- _Task instructions_: Your job is to give again, exactly and with no additions, the lines in the records below from the one with "and Caicos Isl" through the one with "ext box in an", both included. Omit the pictures.

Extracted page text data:
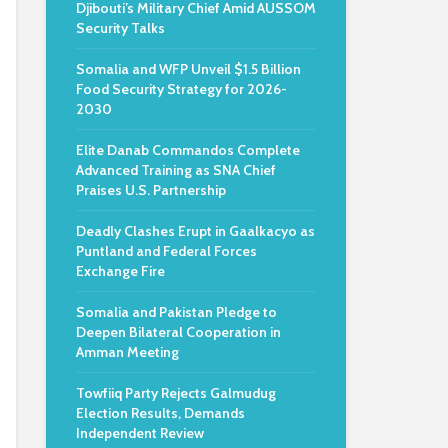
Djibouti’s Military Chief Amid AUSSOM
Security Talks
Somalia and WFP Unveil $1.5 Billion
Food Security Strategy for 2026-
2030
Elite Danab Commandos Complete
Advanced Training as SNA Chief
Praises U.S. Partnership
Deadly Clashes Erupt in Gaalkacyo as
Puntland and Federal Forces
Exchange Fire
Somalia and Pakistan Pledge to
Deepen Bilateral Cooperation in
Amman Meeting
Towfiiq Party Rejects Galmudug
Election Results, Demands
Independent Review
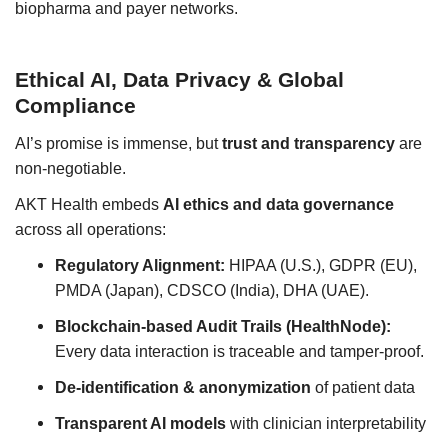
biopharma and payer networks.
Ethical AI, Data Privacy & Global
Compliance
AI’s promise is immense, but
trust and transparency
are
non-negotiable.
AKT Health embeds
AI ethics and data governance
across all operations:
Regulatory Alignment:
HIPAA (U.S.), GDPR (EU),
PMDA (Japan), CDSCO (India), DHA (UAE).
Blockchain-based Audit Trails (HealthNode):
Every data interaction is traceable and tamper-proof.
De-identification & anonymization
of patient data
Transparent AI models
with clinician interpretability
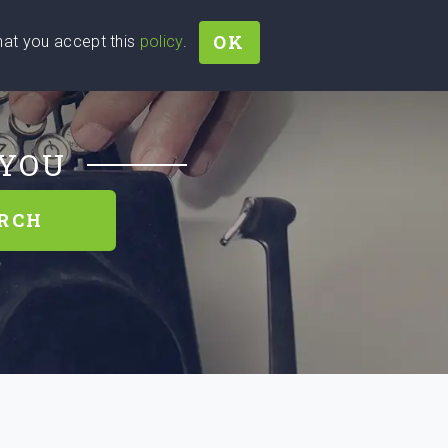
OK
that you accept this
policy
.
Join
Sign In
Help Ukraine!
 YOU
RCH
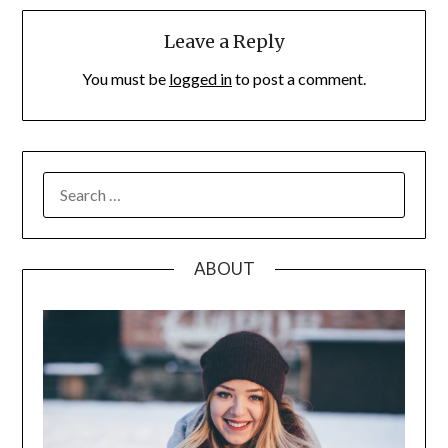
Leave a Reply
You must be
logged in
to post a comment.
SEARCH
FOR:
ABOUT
--
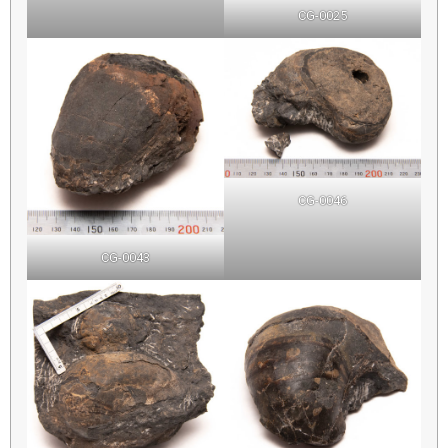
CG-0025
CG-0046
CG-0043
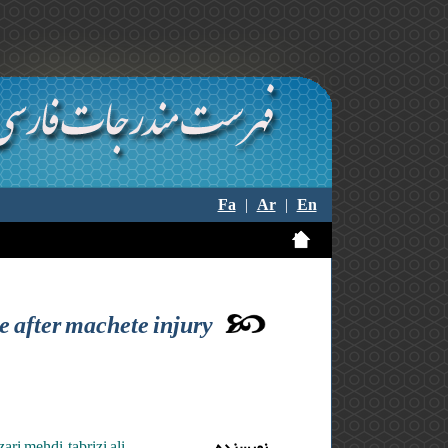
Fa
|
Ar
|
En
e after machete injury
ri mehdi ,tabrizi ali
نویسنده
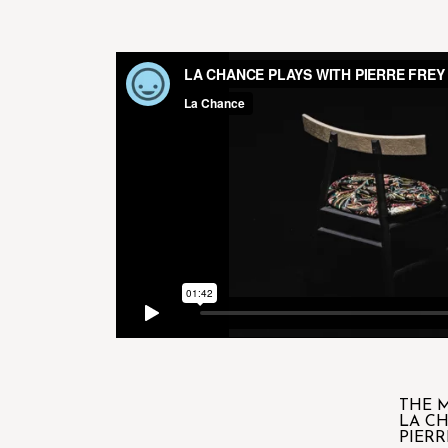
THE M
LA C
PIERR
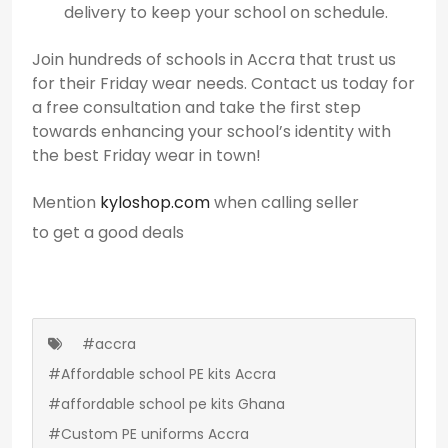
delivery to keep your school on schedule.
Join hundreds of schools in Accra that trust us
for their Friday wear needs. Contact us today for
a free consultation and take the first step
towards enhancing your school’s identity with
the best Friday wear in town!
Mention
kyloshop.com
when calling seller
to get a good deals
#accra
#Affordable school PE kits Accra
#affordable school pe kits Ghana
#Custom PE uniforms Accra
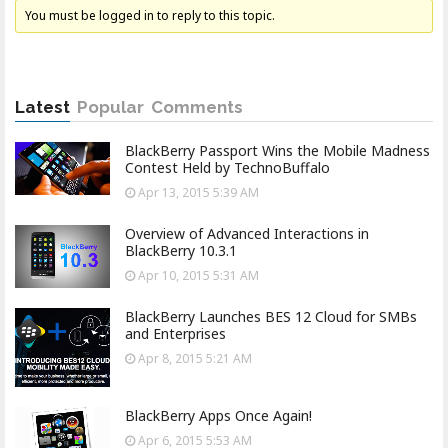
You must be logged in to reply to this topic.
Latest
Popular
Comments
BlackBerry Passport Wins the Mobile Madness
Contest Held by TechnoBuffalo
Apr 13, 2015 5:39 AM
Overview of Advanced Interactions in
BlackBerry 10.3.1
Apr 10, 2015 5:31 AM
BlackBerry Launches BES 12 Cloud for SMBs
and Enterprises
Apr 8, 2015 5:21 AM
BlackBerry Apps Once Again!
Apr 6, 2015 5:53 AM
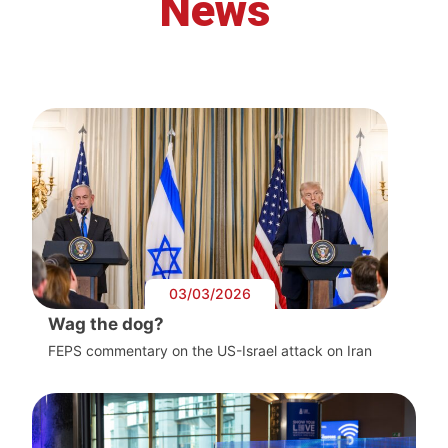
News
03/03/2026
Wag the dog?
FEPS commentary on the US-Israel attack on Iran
---
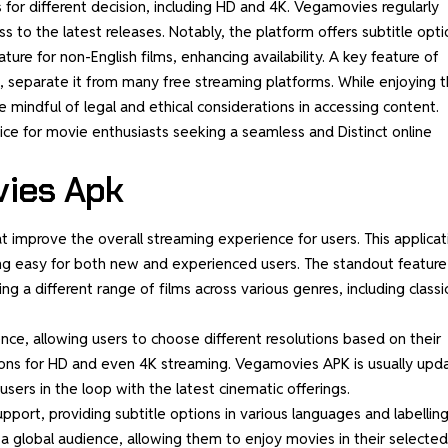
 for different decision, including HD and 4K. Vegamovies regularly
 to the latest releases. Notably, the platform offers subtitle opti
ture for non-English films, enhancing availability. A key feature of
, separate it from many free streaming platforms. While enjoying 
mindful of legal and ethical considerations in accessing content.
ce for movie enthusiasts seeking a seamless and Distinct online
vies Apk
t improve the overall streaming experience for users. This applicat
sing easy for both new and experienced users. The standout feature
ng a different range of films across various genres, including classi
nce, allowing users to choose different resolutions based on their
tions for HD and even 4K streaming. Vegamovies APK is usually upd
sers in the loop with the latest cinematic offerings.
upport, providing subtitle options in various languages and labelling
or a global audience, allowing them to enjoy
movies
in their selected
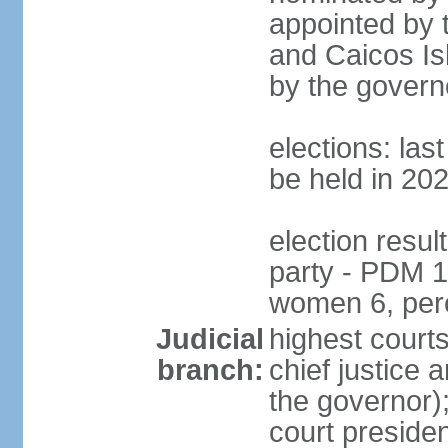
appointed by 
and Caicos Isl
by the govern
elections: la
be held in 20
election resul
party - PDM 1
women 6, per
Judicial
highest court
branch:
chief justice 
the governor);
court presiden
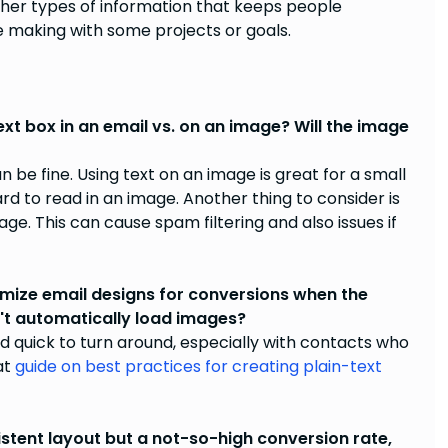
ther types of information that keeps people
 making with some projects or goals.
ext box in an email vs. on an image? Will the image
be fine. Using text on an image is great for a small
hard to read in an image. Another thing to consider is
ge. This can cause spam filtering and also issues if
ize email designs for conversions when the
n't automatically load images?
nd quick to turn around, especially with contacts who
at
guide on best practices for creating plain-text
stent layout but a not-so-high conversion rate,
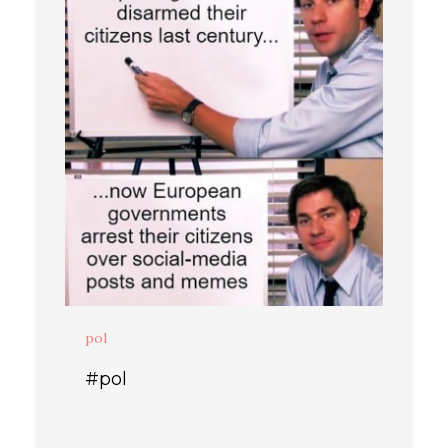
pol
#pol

- _Exercise answer_:
and Caicos Isl
by the govern
elections: la
be held in 20
election resul
party - PDM 1
women 6, per
Judicial
highest court
branch:
chief justice 
the governor);
court presiden
ther types of information that keeps people
 making with some projects or goals.
ext box in an email vs. on an image? Will the image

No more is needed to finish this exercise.